With little discussion about the issue, the board chose to retain the district's existing transfer students, who will become permanent transfers under the law, and add no more.
Until the law passed, a family needed permission from both their home school district and the school district where they wanted to enroll their child before the student could transfer to the new district. If a home district refused to release the student, the family had the option to pay roughly $6,000 in tuition to attend the new school or stay at the home district for free.
Beaverton board members considered two options. Option I would have opened 60 spots to new transfer students but Option II offered none.?
Beaverton Superintendent Jeff Rose said he had been working with neighboring school districts, Hillsboro and Tigard-Tualatin, to try "to keep each other as whole as possible and do no harm."
Hillsboro has not made a decision, but Tigard-Tualatin elected to take no new transfer students.
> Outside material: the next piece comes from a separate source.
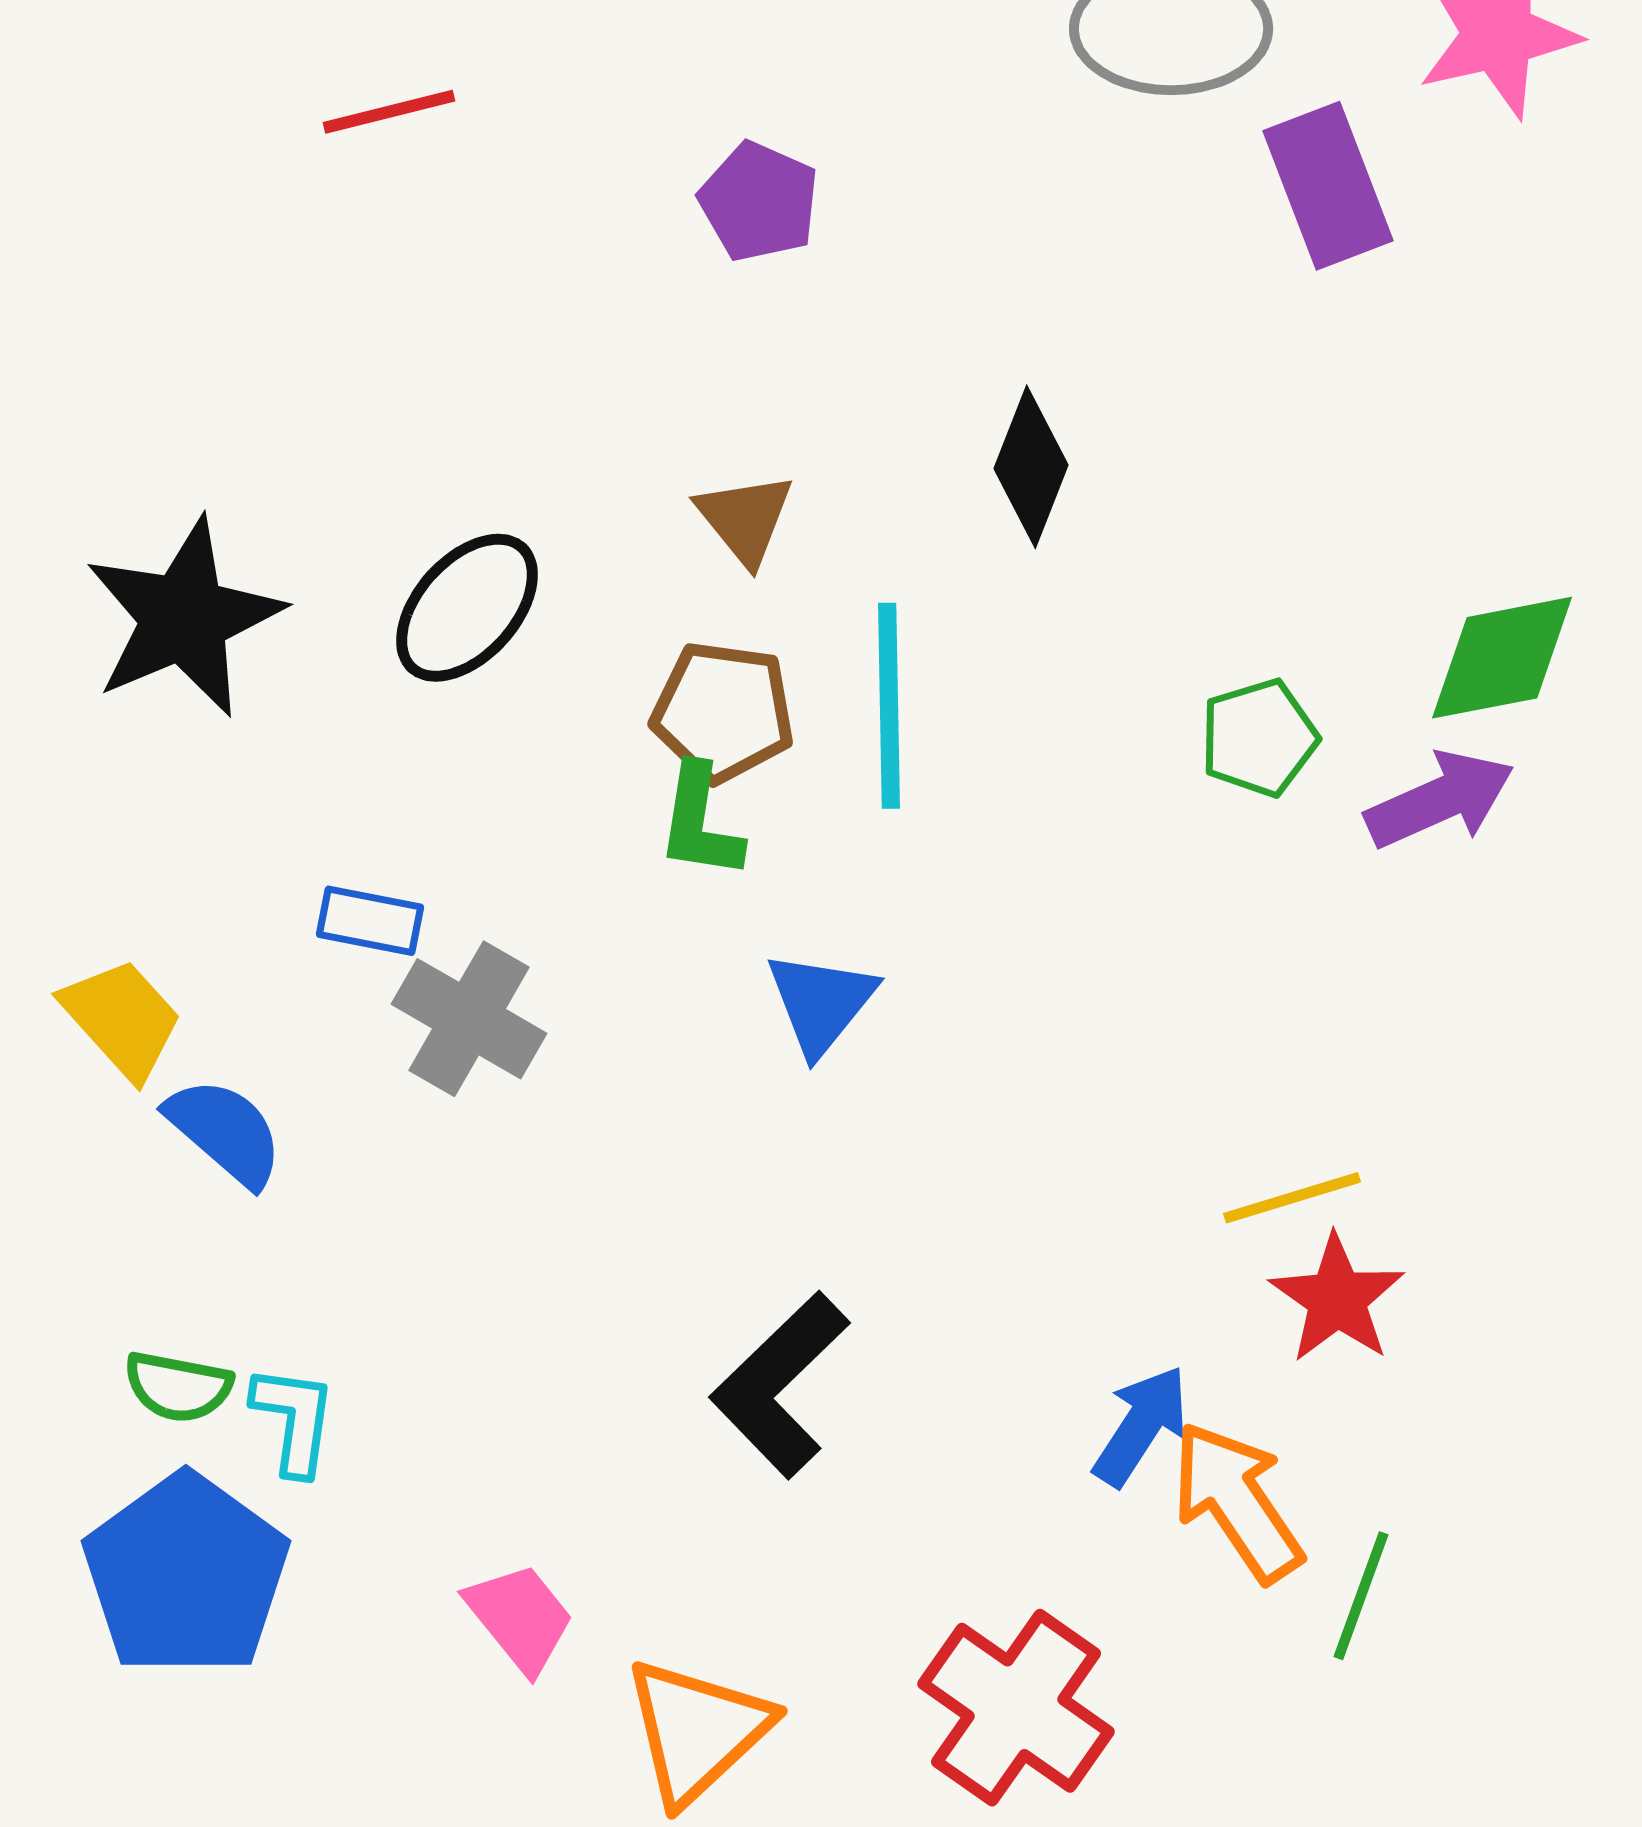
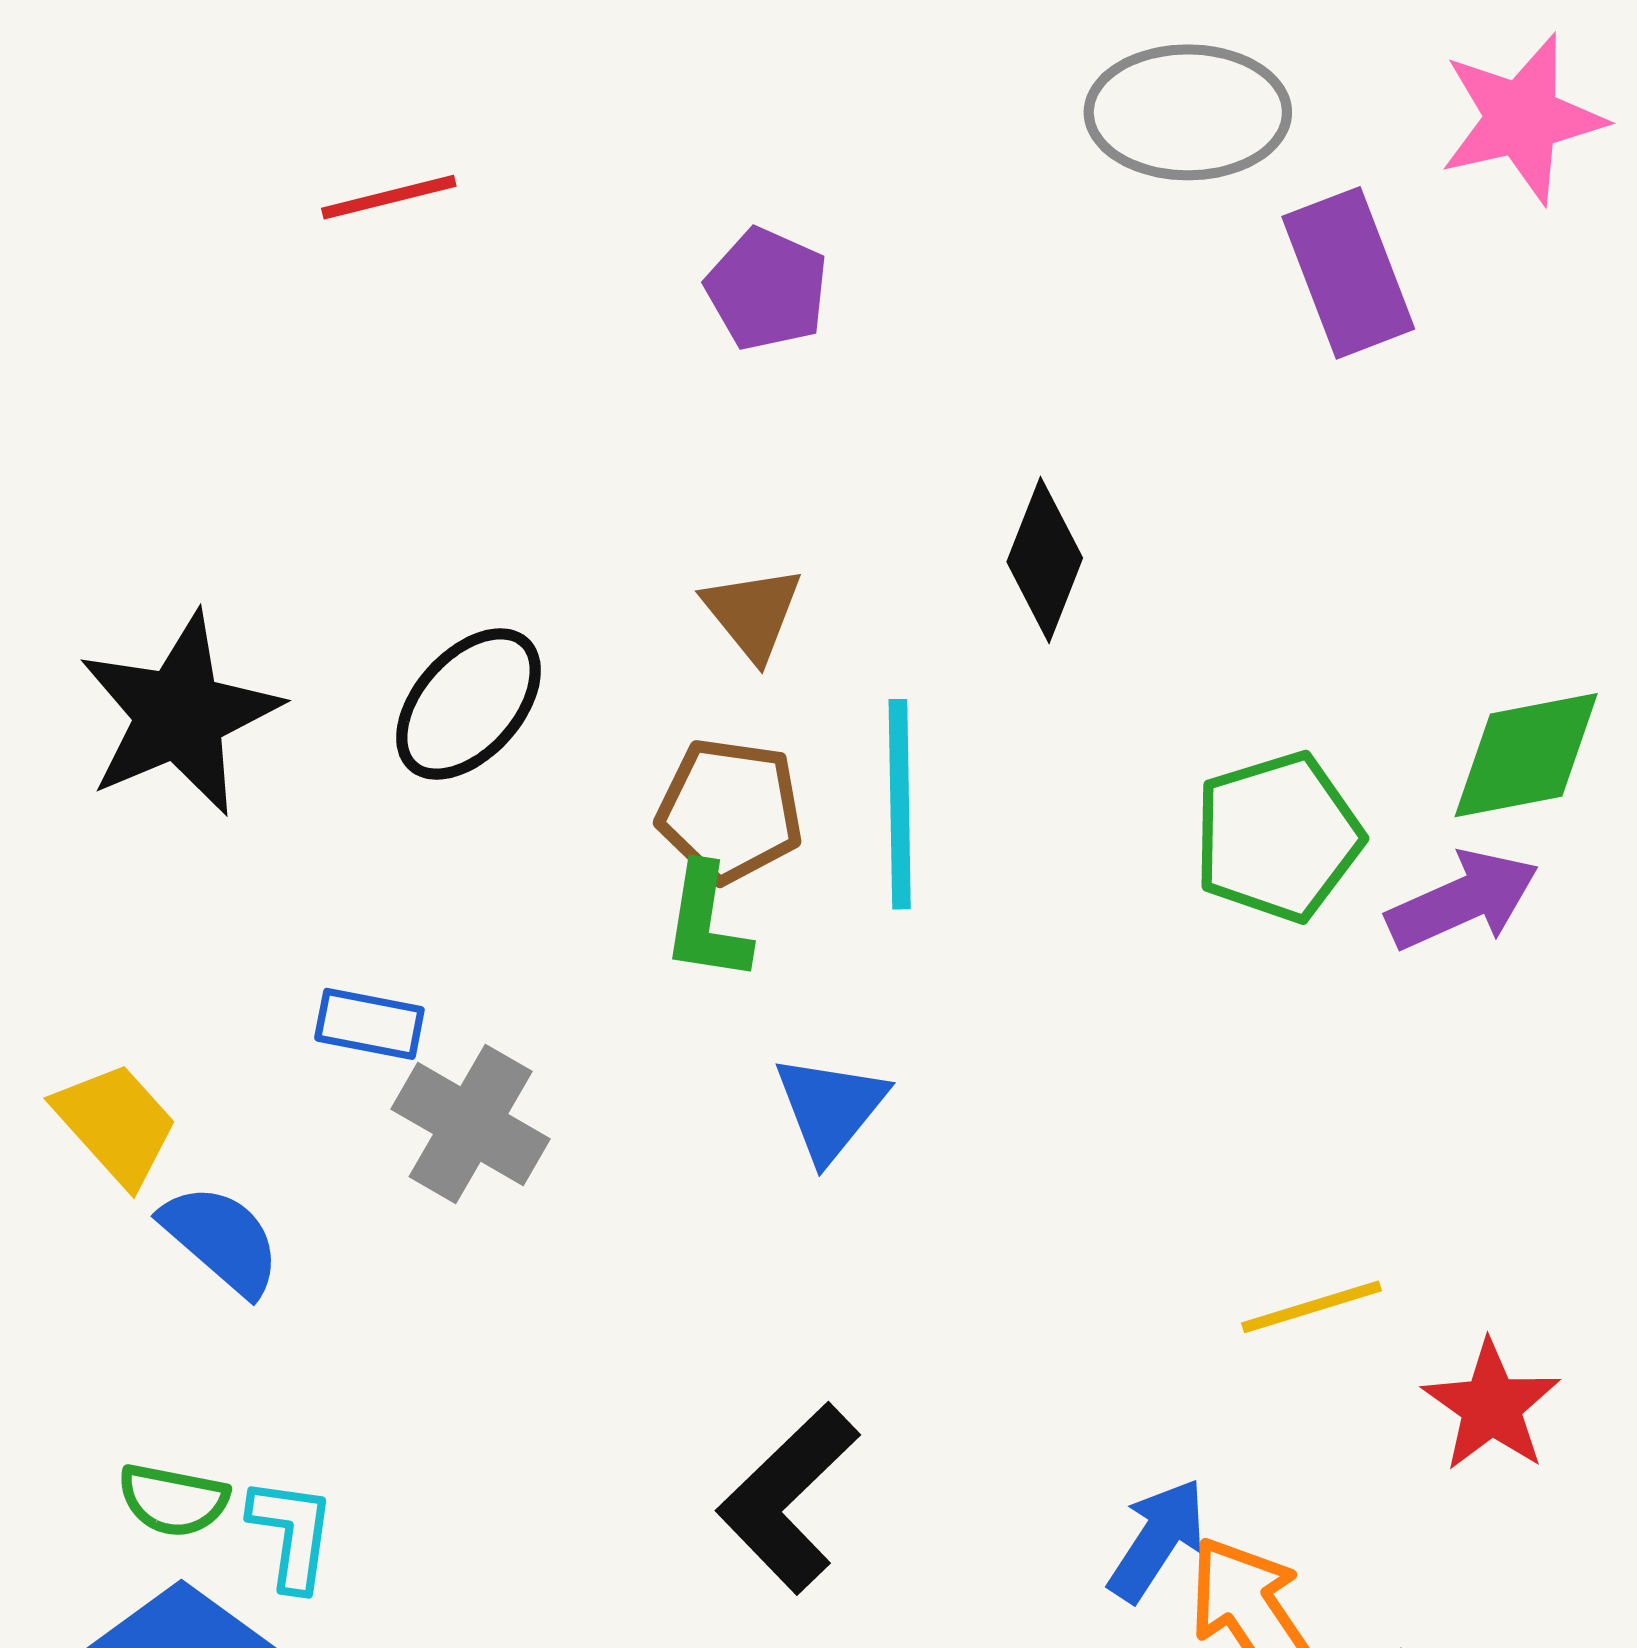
green pentagon: (1259, 738) -> (1278, 837), size x1.4
red star: (1337, 1299) -> (1491, 1406), moved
The districts cannot keep students from transferring out.
Because most students transfer from neighboring districts, those in Beaverton and Tigard-Tualatin, and potentially Hillsboro, will be limited in their choices.
This school year about 287 students were approved to transfer out of the Beaverton School District and 132 were approved to enter.
In Option I, the district would have opened 15 seats at Cedar Mill Elementary, and 15 at West Tualatin View Elementary. No middle school slots were open, but the district would have taken 30 students at Beaverton High School.
One of the worries was special education. All three schools offer strong special education programs but they're full. While the schools may have open seats, the special programs do not, according to district staff.
"It costs more to educate students than $6,000," Rose said. "Our $40 million budget gap demonstrates that issue."
Hillsboro and Forest Grove school districts will make their decisions on open enrollment next week. Sherwood, Gaston and Banks school districts are taking students. Districts decide each year the number of transfer students they will take.
"This is one of those opportunities where common sense prevailed, ...." said board member Tom Quillin.